Trump assusta: Líderes globais buscam refúgio na China de Xi Jinping
Trump assusta: Líderes globais buscam refúgio na China de Xi Jinping

Pequim se tornou o novo ponto de convergência para líderes mundiais, que, em meio à imprevisibilidade da política externa de Donald Trump, buscam na China uma âncora de estabilidade econômica e política. Somente em janeiro de 2026, pelo menos cinco chefes de Estado e de governo, incluindo o primeiro-ministro britânico Keir Starmer e o canadense Mark Carney, visitaram o presidente chinês Xi Jinping.

Essa corrida para a capital chinesa marca uma reconfiguração nas relações internacionais. Muitos desses países, que outrora mantiveram distância durante as disputas comerciais entre Washington e Pequim, agora veem na China um parceiro essencial. A visita do primeiro-ministro da Irlanda, por exemplo, foi a primeira em 14 anos, enquanto as viagens de Starmer e Carney são as primeiras em oito anos.

A Incerteza de Trump e a Oportunidade Chinesa

A principal motivação por trás dessa aproximação é a percepção de uma crescente incerteza na política dos EUA sob a administração Trump. Desde que assumiu o cargo há 12 meses, Trump tem implementado uma série de tarifas não apenas contra a China, mas também contra outros parceiros comerciais, e intensificado a pressão sobre nações como Venezuela, Irã e Groenlândia.

“Essas visitas refletem redefinições gerenciadas e seletivas sob a crescente incerteza política dos EUA, em vez de uma guinada estratégica em direção à China”, analisa Yue Su, economista principal da Economist Intelligence Unit. Ela acrescenta que manter canais de comunicação abertos com Pequim é cada vez mais visto como preferível ao distanciamento, especialmente à medida que os benefícios de uma cooperação seletiva com a China se tornam mais visíveis e a política dos EUA menos previsível.

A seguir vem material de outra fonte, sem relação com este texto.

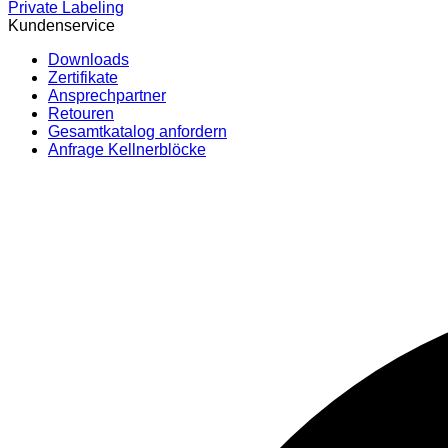
Private Labeling
Kundenservice
Downloads
Zertifikate
Ansprechpartner
Retouren
Gesamtkatalog anfordern
Anfrage Kellnerblöcke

Para Pequim, essa é uma oportunidade dourada. A China tem se esforçado para se apresentar não apenas como uma parceira para países em desenvolvimento, mas também como uma força estabilizadora global. Cui Shoujun, professor de estudos internacionais na Universidade Renmin da China, ressalta que o movimento desses países em direção à China indica o valor que atribuem aos laços com a segunda maior economia do mundo, mesmo que ainda precisem se alinhar com os EUA em questões de segurança.

Acordos Comerciais e o Novo Cenário Econômico

As visitas diplomáticas são acompanhadas por robustas delegações empresariais, ansiosas por fechar negócios com o vasto mercado consumidor chinês. A gigante farmacêutica britânica AstraZeneca, por exemplo, aproveitou a visita de Starmer para anunciar um investimento de US$ 15 bilhões na China até 2030. O Canadá, por sua vez, concordou em reduzir as tarifas sobre carros elétricos chineses em troca de tarifas mais baixas sobre sementes de canola canadenses.

A China, por sua vez, tem defendido um ambiente justo para suas empresas que operam ou investem globalmente, especialmente enquanto busca autossuficiência tecnológica e consolida sua posição no cenário mundial. Essa postura se alinha com a visão de modernização chinesa, que, segundo o Partido Comunista Chinês, rompe com um modelo “centrado no Ocidente” e oferece uma nova escolha aos países em desenvolvimento.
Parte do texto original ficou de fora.